To fix the problem, a new knock sensor installation, along with the bracket that holds the sensor in place, is the way to go. To prevent further issues, also protect the sensor with heat shielding.

Worn Constant Velocity (CV) Boots

Owners report CV problems in Q7s, but the CV is not the most common problem. The issue exists nonetheless.

The CV boot holds the grease for the axle joint to assure proper lubrication and constant velocity.

When the problem does occur, Q7 owners have seen the CV boot crack and rip open, sending debris into the axle joint. The whole powertrain suffers as a result.

As long as the terrain the vehicle goes over is not too rough, CV boots should last the duration of the vehicle’s life. A visual inspection is easy by inspecting the axle. Listen for clicking noises while turning and look for faulty clamps, ripped rubber, and leaking grease.

If any of these problems occur, the only fix is to replace a CV boot. The cost is not too high.

Squeaky Brakes

Squeaky brakes do not amount to faulty brakes, but they are annoying. While some people might refer to an annoying sound as a first-world problem, an expensive Audi should not go around squeaking nonetheless.

The squeaking issue happens at any speed, and Audi’s response is, “we’re looking into it.” The 2017 Q7 is the most notorious for having squeaky brakes and led to owners suing Audi. Audi doubled down and claimed the brakes still work, so they do not suffer from a defect. 

Audi decided to settle but tried to save some face by still insisting the Q7 was not defective. As a result of the lawsuit, Audi went as far as to change the Terms of Service so that one of the common problems has to arise within the first 50,000 miles or four years, whichever comes first.

Fifty thousand miles is not much, and many car owners start having common problems after that mark. If the defect arises in time, Audi has learned to install an extra spring to each caliper after replacing the brake pads.

What Goes Wrong with Audi Q7?

Is the Q7 Worth Buying?

While the Audi Q7 has not had all good years, the SUV has not had all bad years either. I think this SUV works for people who do not need true SUV power, like other brands offer, and can handle the cost of repairs. 

For people who need performance and reliability, the Q7 is not a good choice.
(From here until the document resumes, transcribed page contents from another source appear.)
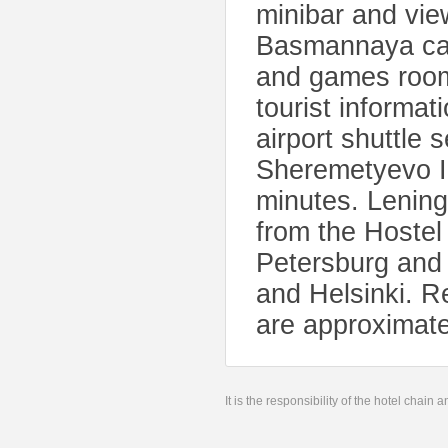
minibar and vie
Basmannaya can 
and games roo
tourist informat
airport shuttle 
Sheremetyevo In
minutes. Lening
from the Hostel
Petersburg and i
and Helsinki. 
are approximat
It is the responsibility of the hotel chain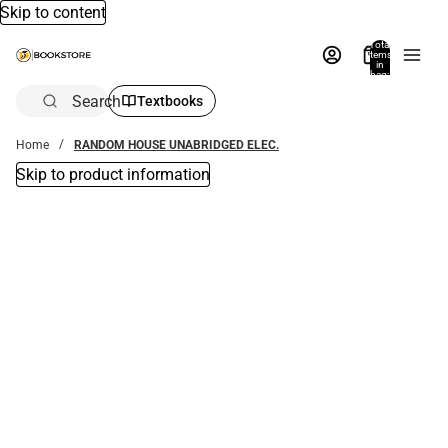
Skip to content
Total
items
in
bag:
0
Search
Textbooks
Home
RANDOM HOUSE UNABRIDGED ELEC.
Skip to product information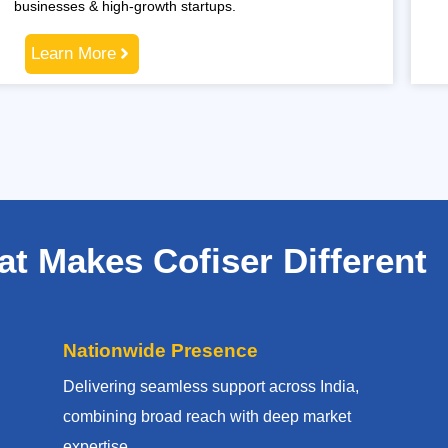
businesses & high-growth startups.
Learn More
t Makes Cofiser Different
Nationwide Presence
Delivering seamless support across India,
combining broad reach with deep market
expertise.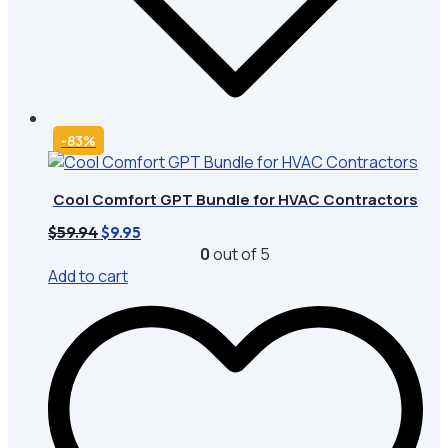
-83%
Cool Comfort GPT Bundle for HVAC Contractors
Original
Current
$
59.94
$
9.95
price
price
0
out of 5
was:
is:
Add to cart
$59.94.
$9.95.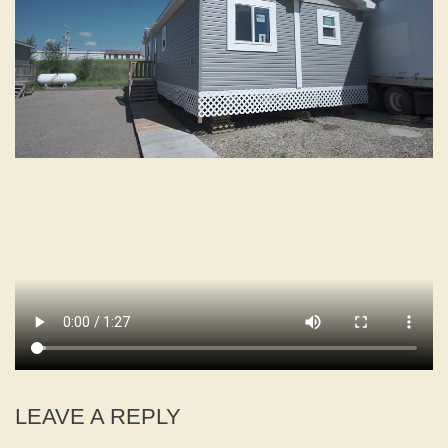
LEAVE A REPLY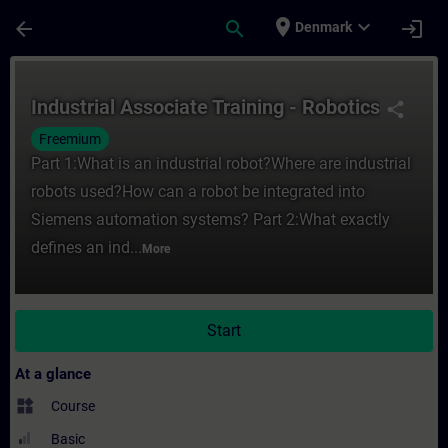
Skip To Main Content
Page Loaded
place
expand_more
arrow_back
search
login
Denmark
Course - Industrial Associate Training - R
Industrial Associate Training - Robotics
share
Freemium
Part 1:What is an industrial robot?Where are industrial
robots used?How can a robot be integrated into
Siemens automation systems? Part 2:What exactly
defines an ind...
More
Start
At a glance
widgets
Course
Basic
How Has Audi Weathered the Storm?

Not well, unfortunately. At times Audi has taken stances such as they did with the squeaky brakes and claimed a problem is not a real problem because, technically, the parts work.

Customers pay hard-earned money for an expensive product. Telling them that they have the wrong opinion about a problem and should look at the issue from another point of view does not win people over.